Above: “How to Control Weeds” from the upcoming exhibit Only You Can Prevent A Forest by Kirsten Stolle.

They say a picture is worth a thousand words, but this old adage merely scratches the surface regarding the power of art. Art has the potential for profound impact. It can stimulate emotions. It can communicate. Amuse. Astound. Inspire. And educate. Something so versatile is surely an invaluable resource, and that’s exactly how the directors of the Halsey Institute of Contemporary Art at the College of Charleston see their work.

Last winter, this group decided to implement a new pilot program using the first exhibit of 2022 – Dyani White Hawk’s Hear Her. The concept, dubbed “Drive-by Discussions,” was simple: invite a handful of professors to bring their students to the gallery, have them take in the exhibit and then immediately afterward use that experience to spark discussion in the classroom.

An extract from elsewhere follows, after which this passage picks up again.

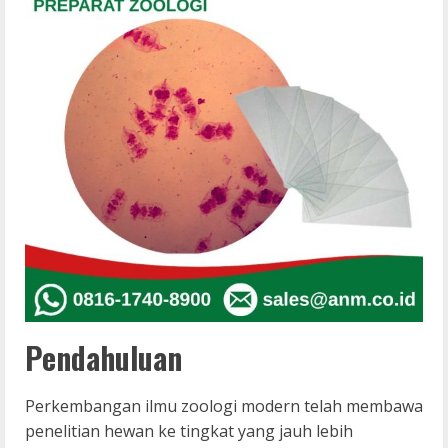
Pendahuluan
Perkembangan ilmu zoologi modern telah membawa
penelitian hewan ke tingkat yang jauh lebih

“Having faculty use our exhibits for curricular purposes isn’t novel,” says Katie Hirsch, the Halsey’s director and chief curator. “Professors at the College have been making use of the Halsey’s shows in this way for decades, but this is actually the first time we’ve orchestrated the practice.”

I am your relative exhibit of native american women

Dyani White Hawk’s “I Am Your Relative” on exhibit at the Halsey in January of 2022. The exhibit explored the lived experiences of native peoples.

Brooke Permenter ‘06, an Honors Faculty Fellow who teaches art history, was among the professors who participated in the pilot program with her foundations course Making Meaning with Form and Style.

“Part of what we studied was methodology,” she explains, “and not many students love reading about that topic, so the visceral experience of seeing the artwork actually helped a lot. It made the students more open to discussing the reading that was assigned prior to the gallery visit. Ordinarily, I have to prod students a bit to get discussions going, but for that session, the students readily used their observations of the artwork to talk about the article they’d read. They definitely came into that class session a little more excited for discussion.”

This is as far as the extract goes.